AP MACRO ECONOMICS 2008-2009 Syllabus Mr. Paul

What is Economics? Economics has sometimes been called the dismal science because of its complex theories and heavy reliance on graphical analysis. Economics is often intimidating to new-comers, both because it describes the world using words and phrases outside the realm of casual conversation, and because it often attempts to capture the essence of an immensely complex idea in a single chart or graph. Do not be afraid. At its core, Economics is the study of a fundamentally simple dilemma: humans want more than they can obtain, and have to make choices regarding how to best utilize their limited resources to fulfill their virtually unlimited desires. Learning Economics is therefore simply an exercise in understanding human behavior. The complexity lies only in the details.

AP Macroeconomics Economics is divided into two primary disciplines: Microeconomics, which studies the behavior of individuals, and Macroeconomics, which examines the actions of large groups of people. While this course will examine the concepts fundamental to both Micro and Macroeconomics, our primary focus will be on understanding how our society as a whole makes the most effective use of its resources. The AP Macro course is designed to replicate a one-semester college course. As such, the course requires far more effort and commitment than the typical high school course. The material will often be conceptually challenging, the workload will be heavy, and the pace will be brisk. Be honest with yourself—if you are not prepared for this type of course report to guidance immediately. The instructor’s feelings will not be hurt.

Rewards of AP Macro Successful completion of this course should benefit you in three ways. At the end of the year you should be able to: 1) Pass the AP Macro exam and earn college credit 2) Possess the self-confidence and critical thinking skills necessary to successfully tackle difficult courses in the future 3) Apply economic logic to understand and explain the world around you

Required Texts Textbook McConnell, Campbell R., and Stanly L. Brue. Economics: Principles, Problems, and Policies (16th Edition). New York: McGraw-Hill/Irwin, 2005. Workbook Morton, John S. and Rae Jean B. Goodman. Advanced Placement Economics—Macroeconomics: Student Activities. New York: National Council on Economic Education, 2006.

Course Outline Unit I: An Introduction to Economics (3 weeks) Textbook Chapters 1 & 2 A. Scarcity — What is it? Why is it so important to economic thought? B. Opportunity Cost — Define and compute it. Why can it never be avoided?

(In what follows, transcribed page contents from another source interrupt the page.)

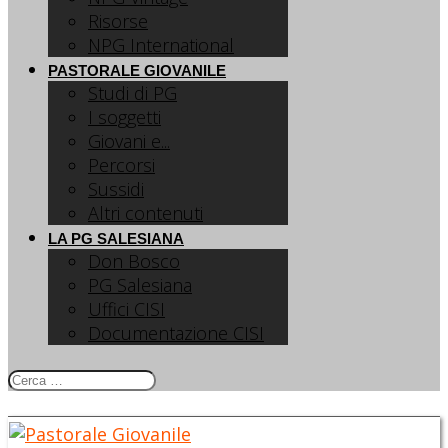
Risorse
NPG International
PASTORALE GIOVANILE
Studi di PG
I soggetti
Giovani e...
Percorsi
Sussidi
Altri contenuti
LA PG SALESIANA
Don Bosco
PG Salesiana
Uffici CISI
Documentazione CISI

C. Production Possibilities — Construct and interpret production possibilities schedules, and graphs; relate production possibilities curves to the issues of scarcity, choice and cost. Why are most PPC’s bowed out? D. Specialization and Comparative Advantage — Define and calculate absolute and comparative advantages for production exchange E. Functions of Any Economic System 1. Answering: What to produce? How to produce? For whom to produce? 2. Define ways societies determine allocation, efficiency, and equity.

Unit II: Demand, Supply, and Price Determination (3 weeks) Textbook Chapters 3 & 4 A. Demand — Define and illustrate demand through schedules and graphs 1. Distinguish between change(s) in quantity demanded and change(s) in demand. 2. Examine the inverse relationship existing between quantity demanded and price. Evaluate the Law of Demand. 3. Identify and explain the variables which cause a change in demand. 4. Illustrate graphically a change in demand versus a change in quantity demanded. B. Supply — Define and illustrate supply through schedules and graphs 1. Distinguish between change(s) in quantity supplied and change(s) in supply. 2. Examine the direct relationship existing between quantity supplied and price. Evaluate the Law of Supply. 3. Identify and explain the variables which cause a change in supply. 4. Illustrate graphically a change in supply versus a change in quantity supplied.

C. Equilibrium Price and Quantity — Define and illustrate equilibrium through schedules and graphs 1. Define and illustrate surpluses and shortages. 2. Define the effects of surpluses and shortages on prices and quantities. 3. Interpret the effects of a price floor and price ceiling on equilibrium price and quantity. 4. Introduction to market failures: Lack of competition, externalities, and public goods.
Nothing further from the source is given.